Georgia Gov. Kemp Signs Bill Requiring Sheriffs to Enforce Federal Immigration Law

Georgia Gov. Brian Kemp on Wednesday signed into law a number of bills, including tough new immigration enforcement legislation aimed at bolstering public safety.

The Republican governor signed approximately 10 new measures into law that he said would serve to counteract lawlessness, boost recruitment of law enforcement officers, make communities safer, and provide the state’s judicial system with “even tougher tools to bring violent offenders to justice.”

Among the measures signed into law was House Bill 1105, which requires local and state law enforcement to check the immigration status of individuals over the age of 18 who are arrested, those who are detained, or those whom an “officer has probable cause to believe” have committed a crime.
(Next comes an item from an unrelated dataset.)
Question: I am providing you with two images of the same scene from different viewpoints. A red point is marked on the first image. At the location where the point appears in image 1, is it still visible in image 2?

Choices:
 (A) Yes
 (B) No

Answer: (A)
Local law enforcement officials must also cooperate with federal authorities by notifying them when illegal immigrants are arrested and by detaining them for deportation.
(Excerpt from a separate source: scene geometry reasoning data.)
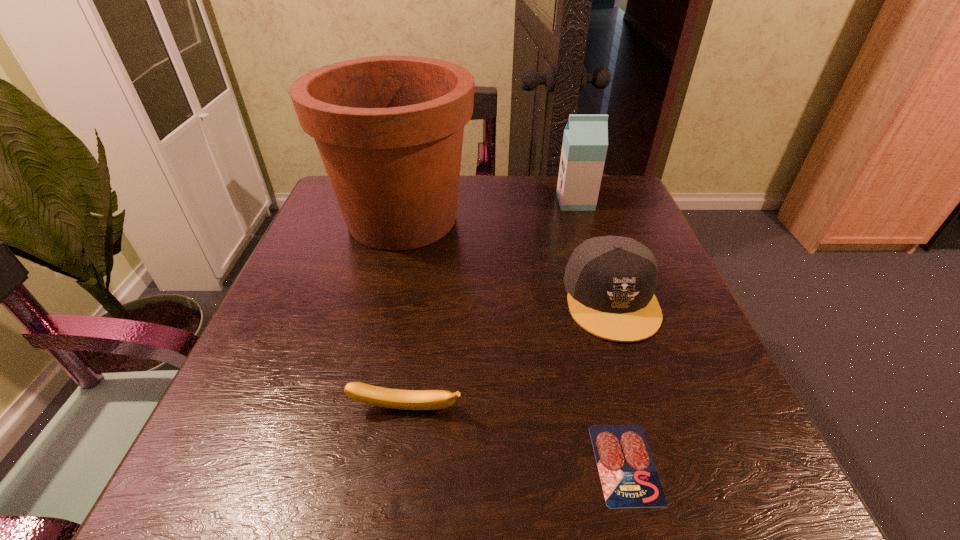 Find the location of a particular element. free space between the nearest object and the second shortest object is located at coordinates (516, 436).

Locate an element on the screen. free point between the second shortest object and the flowerpot is located at coordinates (404, 314).

Image resolution: width=960 pixels, height=540 pixels. Identify the location of vacant region between the second shortest object and the third tallest object. (509, 354).

Find the location of a particular element. vacant space that is in between the shortest object and the third shortest object is located at coordinates [618, 381].

Locate an element on the screen. This screenshot has height=540, width=960. free space that is in between the third tallest object and the flowerpot is located at coordinates (507, 259).

Locate an element on the screen. The image size is (960, 540). empty location between the shortest object and the cap is located at coordinates (618, 381).

Where is `unoccupied area between the milk carton and the banana`? This screenshot has width=960, height=540. unoccupied area between the milk carton and the banana is located at coordinates (491, 305).

Find the location of `object that is the third closest to the cap`. object that is the third closest to the cap is located at coordinates (585, 141).

Select which object appears as the fourth closest to the tallest object. Please provide its 2D coordinates. Your answer should be formatted as a tuple, i.e. [(x, y)], where the tuple contains the x and y coordinates of a point satisfying the conditions above.

[(629, 479)]

Identify the location of free location that satisfies the following two spatial constraints: 1. at the stem of the shortest object; 2. on the left side of the banana. 398,463.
Local law enforcement agencies that fail to comply with the law risk losing state funding, while local officials who do not cooperate with immigration authorities may be subject to misdemeanor charges, according to the bill.

Republicans had pushed for House Bill 1105 in the wake of the murder of nursing student Laken Riley. Venezuelan immigrant Jose Ibarra, who authorities say entered the country illegally, is the suspect in the killing of Ms. Riley.